▶ YOUR ASSIGNMENT
Please copy exactly the lines from the one containing "I need masks" to the end of the entries, both included, and nothing else. Omit every picture.

- - -

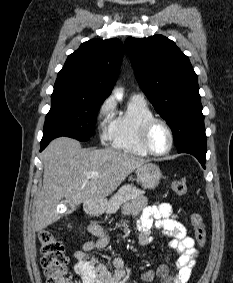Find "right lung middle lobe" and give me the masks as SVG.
Masks as SVG:
<instances>
[{"label": "right lung middle lobe", "instance_id": "obj_1", "mask_svg": "<svg viewBox=\"0 0 233 283\" xmlns=\"http://www.w3.org/2000/svg\"><path fill=\"white\" fill-rule=\"evenodd\" d=\"M101 103L69 90L54 89L51 109L45 118L42 142H50L59 136L89 140L95 133L96 115Z\"/></svg>", "mask_w": 233, "mask_h": 283}]
</instances>
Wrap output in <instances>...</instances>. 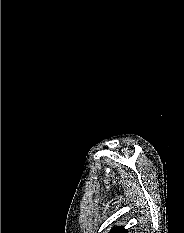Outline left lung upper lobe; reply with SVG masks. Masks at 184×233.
Returning <instances> with one entry per match:
<instances>
[{"label": "left lung upper lobe", "instance_id": "1", "mask_svg": "<svg viewBox=\"0 0 184 233\" xmlns=\"http://www.w3.org/2000/svg\"><path fill=\"white\" fill-rule=\"evenodd\" d=\"M109 233H128V230L124 229L122 226L114 227Z\"/></svg>", "mask_w": 184, "mask_h": 233}]
</instances>
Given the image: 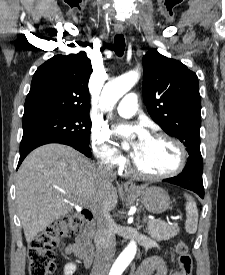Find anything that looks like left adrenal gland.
Listing matches in <instances>:
<instances>
[{
	"label": "left adrenal gland",
	"mask_w": 225,
	"mask_h": 275,
	"mask_svg": "<svg viewBox=\"0 0 225 275\" xmlns=\"http://www.w3.org/2000/svg\"><path fill=\"white\" fill-rule=\"evenodd\" d=\"M144 222H146V217H144V220H143Z\"/></svg>",
	"instance_id": "1"
}]
</instances>
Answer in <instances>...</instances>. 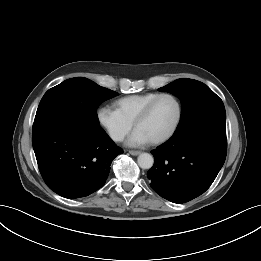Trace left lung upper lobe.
<instances>
[{
    "mask_svg": "<svg viewBox=\"0 0 261 261\" xmlns=\"http://www.w3.org/2000/svg\"><path fill=\"white\" fill-rule=\"evenodd\" d=\"M158 90L176 95L182 103L181 119L173 135L185 134L217 121H226L222 100L202 82L177 79Z\"/></svg>",
    "mask_w": 261,
    "mask_h": 261,
    "instance_id": "obj_1",
    "label": "left lung upper lobe"
}]
</instances>
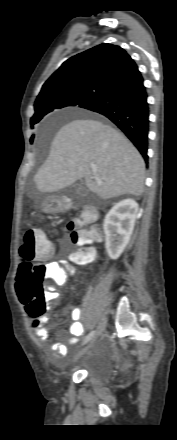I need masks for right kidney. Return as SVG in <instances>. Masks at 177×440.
Instances as JSON below:
<instances>
[{
    "label": "right kidney",
    "mask_w": 177,
    "mask_h": 440,
    "mask_svg": "<svg viewBox=\"0 0 177 440\" xmlns=\"http://www.w3.org/2000/svg\"><path fill=\"white\" fill-rule=\"evenodd\" d=\"M139 207L135 200L116 203L104 219L105 247L109 257L116 260L123 253L132 235Z\"/></svg>",
    "instance_id": "obj_1"
}]
</instances>
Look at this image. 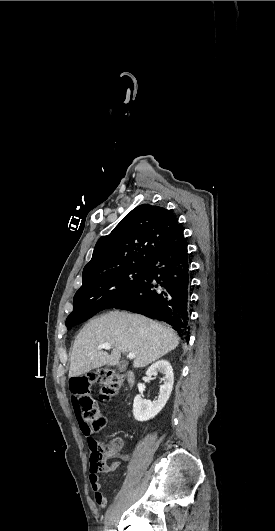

- - -

▶ SOLUTION FOR THIS TASK
I need masks for right kidney. Return as SVG in <instances>. Masks at 177×440.
Instances as JSON below:
<instances>
[{
    "label": "right kidney",
    "mask_w": 177,
    "mask_h": 440,
    "mask_svg": "<svg viewBox=\"0 0 177 440\" xmlns=\"http://www.w3.org/2000/svg\"><path fill=\"white\" fill-rule=\"evenodd\" d=\"M139 207L135 200L116 203L104 219L105 247L109 257L116 260L123 253L132 235Z\"/></svg>",
    "instance_id": "obj_1"
}]
</instances>
Look at this image. 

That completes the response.